Молодой курат взял на себя детские воскресные проповеди и подготовку детей к конфирмации; кроме того, он освободил своих престарелых коллег от послеобеденной, вечерней службы. Он робел перед большой аудиторией, а на вечерней службе народу бывало немного.
Большую радость доставляли ему занятия с детьми. Курс подготовки детей к конфирмации длится в Эльзасе два года, и молодой курат старался сделать все, чтобы уроки его были необременительны. Как и кумир его, Гёте, он любил детей. И он очень хотел преподать им на всю жизнь простейшие этические истины и нормы.

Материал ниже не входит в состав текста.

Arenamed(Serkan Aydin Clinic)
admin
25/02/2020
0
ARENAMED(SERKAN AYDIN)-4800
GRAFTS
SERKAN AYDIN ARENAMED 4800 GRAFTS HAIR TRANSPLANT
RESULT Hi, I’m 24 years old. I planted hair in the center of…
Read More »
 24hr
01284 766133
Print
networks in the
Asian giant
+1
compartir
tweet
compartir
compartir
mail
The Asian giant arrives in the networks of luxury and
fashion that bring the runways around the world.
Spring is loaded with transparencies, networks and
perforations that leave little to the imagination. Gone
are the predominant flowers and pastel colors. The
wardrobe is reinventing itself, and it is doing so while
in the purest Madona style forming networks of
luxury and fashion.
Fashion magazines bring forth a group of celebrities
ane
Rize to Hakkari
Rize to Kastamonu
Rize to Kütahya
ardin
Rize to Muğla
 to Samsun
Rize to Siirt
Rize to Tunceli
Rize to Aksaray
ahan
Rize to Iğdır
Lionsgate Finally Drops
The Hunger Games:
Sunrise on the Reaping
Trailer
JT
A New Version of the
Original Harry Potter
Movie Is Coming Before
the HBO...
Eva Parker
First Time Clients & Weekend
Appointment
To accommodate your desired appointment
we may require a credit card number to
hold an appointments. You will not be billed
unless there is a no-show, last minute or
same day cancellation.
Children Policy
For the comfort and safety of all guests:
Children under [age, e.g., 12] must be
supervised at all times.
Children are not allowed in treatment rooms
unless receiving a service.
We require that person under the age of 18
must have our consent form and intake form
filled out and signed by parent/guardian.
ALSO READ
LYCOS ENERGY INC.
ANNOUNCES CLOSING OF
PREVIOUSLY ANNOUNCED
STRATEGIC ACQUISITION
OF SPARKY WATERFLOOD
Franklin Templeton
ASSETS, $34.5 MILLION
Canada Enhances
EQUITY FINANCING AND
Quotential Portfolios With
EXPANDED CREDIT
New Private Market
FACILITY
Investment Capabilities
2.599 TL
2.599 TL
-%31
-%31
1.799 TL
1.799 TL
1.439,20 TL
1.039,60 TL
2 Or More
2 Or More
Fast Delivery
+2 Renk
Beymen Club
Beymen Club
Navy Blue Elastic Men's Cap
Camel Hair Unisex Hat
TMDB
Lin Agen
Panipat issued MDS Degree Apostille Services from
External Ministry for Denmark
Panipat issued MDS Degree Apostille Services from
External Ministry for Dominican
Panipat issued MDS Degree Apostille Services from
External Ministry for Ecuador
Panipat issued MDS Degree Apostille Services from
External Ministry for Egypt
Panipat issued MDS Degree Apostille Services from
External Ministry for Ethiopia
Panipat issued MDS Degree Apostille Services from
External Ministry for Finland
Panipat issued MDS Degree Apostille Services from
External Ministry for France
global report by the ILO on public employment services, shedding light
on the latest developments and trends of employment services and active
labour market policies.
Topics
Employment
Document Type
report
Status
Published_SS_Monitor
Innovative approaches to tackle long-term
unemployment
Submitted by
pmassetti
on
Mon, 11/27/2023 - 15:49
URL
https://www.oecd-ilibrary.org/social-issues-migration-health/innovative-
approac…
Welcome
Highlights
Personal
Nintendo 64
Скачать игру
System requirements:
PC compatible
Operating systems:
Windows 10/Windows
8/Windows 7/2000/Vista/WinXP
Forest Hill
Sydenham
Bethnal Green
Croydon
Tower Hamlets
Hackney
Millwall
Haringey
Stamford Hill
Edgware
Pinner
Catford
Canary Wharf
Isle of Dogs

Он тем больше стремился к этому, чем меньше верил в современную ему западную школу. Общий упадок цивилизации прежде всего выражался, по мнению Швейцера, в деградации школы. Учитель становился все более узким специалистом; он не имел больше знаний и широты, которые позволяли бы ему расширять умственные горизонты ребенка, демонстрируя связи между науками. У школьного учителя оставалось все меньше свободы преподавания, он и сам был все больше и больше связан программой. И что еще более важно, идеалы человечности и добра были загнаны в школьных программах и школьных учебниках в такой дальний глухой угол, словно задача подготовки личности больше вообще не занимала человеческую расу. Швейцер с грустью обращал взгляд к временам, когда даже для приключенческой книжки обязателен был определенный этический уровень. Герой Дефо, небезызвестный Робинзон Крузо, постоянно размышлял о нормах человеческого поведения, и Швейцер не раз вспоминал, что, защищаясь от туземцев, Робинзон все время думает о том, чтобы защитить себя, причинив как можно меньший урон нападающим. Этот Робинзон со страниц старинной книжки, по верному замечанию Швейцера, являл собой живой и полнокровный характер, чего нельзя было сказать о доблестных шерифах, солдатах, индейцах, сыщиках и шпионах, стрелявших уже во времена Швейцера направо и налево, проливая реки крови.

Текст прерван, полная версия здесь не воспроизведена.